Materials provided Block Start
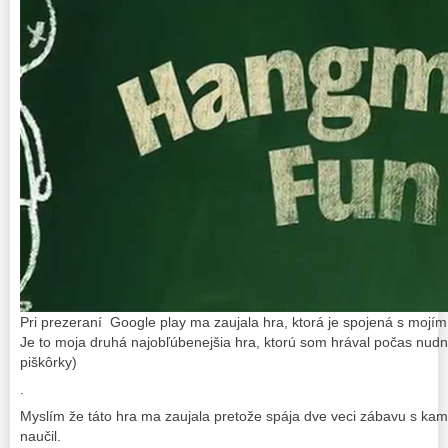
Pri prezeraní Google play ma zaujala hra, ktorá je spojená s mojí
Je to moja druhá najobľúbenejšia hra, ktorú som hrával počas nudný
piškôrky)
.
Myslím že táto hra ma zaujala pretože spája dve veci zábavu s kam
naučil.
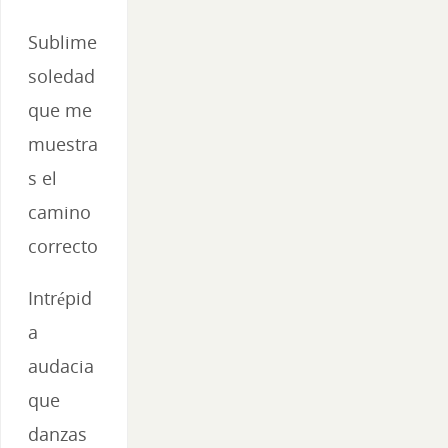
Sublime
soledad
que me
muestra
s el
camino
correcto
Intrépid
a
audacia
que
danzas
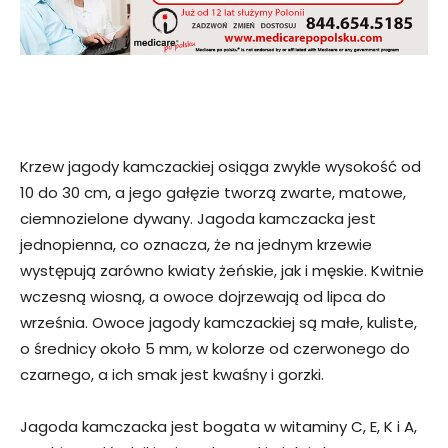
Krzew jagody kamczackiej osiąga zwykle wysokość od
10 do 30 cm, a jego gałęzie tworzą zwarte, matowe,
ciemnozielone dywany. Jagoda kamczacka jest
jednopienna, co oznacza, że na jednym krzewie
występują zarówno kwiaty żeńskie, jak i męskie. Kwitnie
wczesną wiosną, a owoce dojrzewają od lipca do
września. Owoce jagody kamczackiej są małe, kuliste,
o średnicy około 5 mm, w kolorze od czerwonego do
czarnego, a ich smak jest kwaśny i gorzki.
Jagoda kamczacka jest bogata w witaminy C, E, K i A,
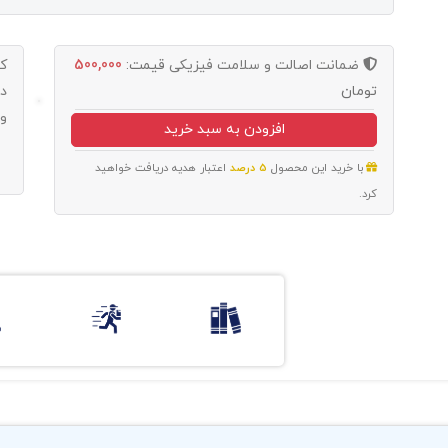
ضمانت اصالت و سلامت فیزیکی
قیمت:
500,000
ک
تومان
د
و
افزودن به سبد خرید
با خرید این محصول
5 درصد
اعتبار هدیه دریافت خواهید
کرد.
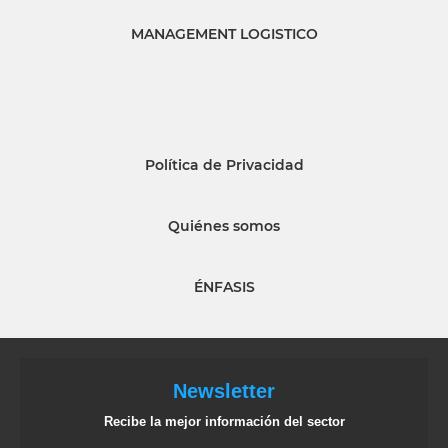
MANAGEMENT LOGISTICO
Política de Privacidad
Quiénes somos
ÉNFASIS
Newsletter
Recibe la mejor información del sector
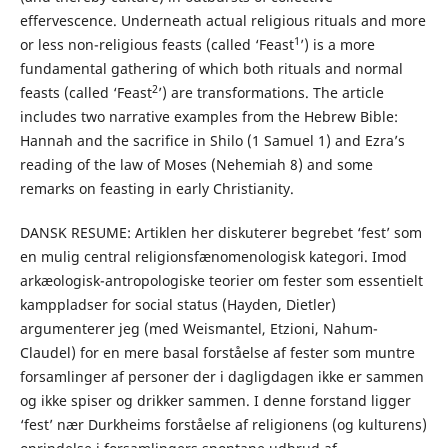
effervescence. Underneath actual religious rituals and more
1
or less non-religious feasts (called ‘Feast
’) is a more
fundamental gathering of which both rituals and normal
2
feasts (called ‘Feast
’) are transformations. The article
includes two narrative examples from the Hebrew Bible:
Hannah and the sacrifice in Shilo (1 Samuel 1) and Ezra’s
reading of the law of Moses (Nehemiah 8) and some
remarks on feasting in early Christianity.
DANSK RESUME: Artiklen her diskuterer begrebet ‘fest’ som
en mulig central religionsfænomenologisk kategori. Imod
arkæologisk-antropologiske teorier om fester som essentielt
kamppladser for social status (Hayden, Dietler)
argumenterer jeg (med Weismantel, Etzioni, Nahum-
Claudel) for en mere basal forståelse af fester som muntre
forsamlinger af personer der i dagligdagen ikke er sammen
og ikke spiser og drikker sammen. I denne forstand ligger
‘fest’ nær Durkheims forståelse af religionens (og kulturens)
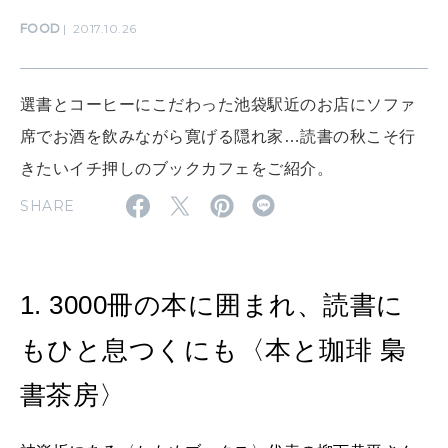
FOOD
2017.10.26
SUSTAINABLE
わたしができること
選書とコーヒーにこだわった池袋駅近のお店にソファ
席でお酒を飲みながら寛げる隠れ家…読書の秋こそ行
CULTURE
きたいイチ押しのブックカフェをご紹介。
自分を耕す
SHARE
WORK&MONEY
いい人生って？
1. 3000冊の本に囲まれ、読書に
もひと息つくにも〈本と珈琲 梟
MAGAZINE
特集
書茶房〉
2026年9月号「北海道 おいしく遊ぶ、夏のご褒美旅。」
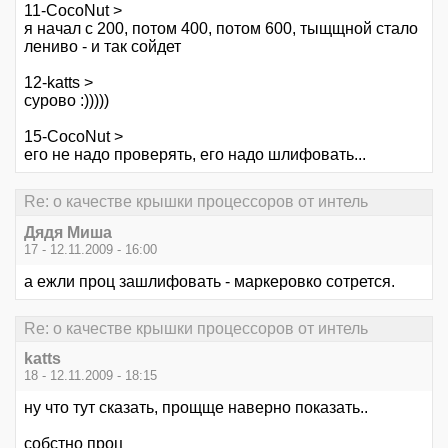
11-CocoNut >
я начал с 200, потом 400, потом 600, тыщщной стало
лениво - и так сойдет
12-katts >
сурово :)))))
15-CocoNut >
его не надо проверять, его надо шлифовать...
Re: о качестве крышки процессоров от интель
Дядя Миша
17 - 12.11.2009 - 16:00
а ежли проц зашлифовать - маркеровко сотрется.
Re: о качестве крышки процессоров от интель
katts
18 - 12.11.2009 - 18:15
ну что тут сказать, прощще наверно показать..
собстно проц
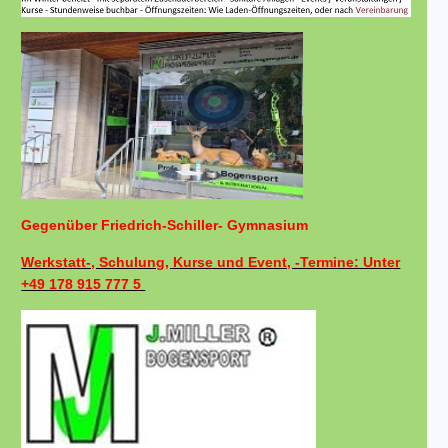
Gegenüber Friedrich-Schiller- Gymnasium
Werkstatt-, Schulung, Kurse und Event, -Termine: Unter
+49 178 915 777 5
Materials provided Block End
Leaving all pictures aside, print exactly the lines from the one that contains "remarks on feasting in early Christianity." through the last line of the data above, inclusive.

## [Solution]
remarks on feasting in early Christianity.
DANSK RESUME: Artiklen her diskuterer begrebet ‘fest’ som
en mulig central religionsfænomenologisk kategori. Imod
arkæologisk-antropologiske teorier om fester som essentielt
kamppladser for social status (Hayden, Dietler)
argumenterer jeg (med Weismantel, Etzioni, Nahum-
Claudel) for en mere basal forståelse af fester som muntre
forsamlinger af personer der i dagligdagen ikke er sammen
og ikke spiser og drikker sammen. I denne forstand ligger
‘fest’ nær Durkheims forståelse af religionens (og kulturens)
FOOD
2017.10.26
SUSTAINABLE
わたしができること
選書とコーヒーにこだわった池袋駅近のお店にソファ
席でお酒を飲みながら寛げる隠れ家…読書の秋こそ行
CULTURE
きたいイチ押しのブックカフェをご紹介。
自分を耕す
SHARE
WORK&MONEY
いい人生って？
1. 3000冊の本に囲まれ、読書に
もひと息つくにも〈本と珈琲 梟
MAGAZINE
特集
書茶房〉
2026年9月号「北海道 おいしく遊ぶ、夏のご褒美旅。」
11-CocoNut >
я начал с 200, потом 400, потом 600, тыщщной стало
лениво - и так сойдет
12-katts >
сурово :)))))
15-CocoNut >
его не надо проверять, его надо шлифовать...
Re: о качестве крышки процессоров от интель
Дядя Миша
17 - 12.11.2009 - 16:00
а ежли проц зашлифовать - маркеровко сотрется.
Re: о качестве крышки процессоров от интель
katts
18 - 12.11.2009 - 18:15
ну что тут сказать, прощще наверно показать..
собстно проц
Gegenüber Friedrich-Schiller- Gymnasium
Werkstatt-, Schulung, Kurse und Event, -Termine: Unter
+49 178 915 777 5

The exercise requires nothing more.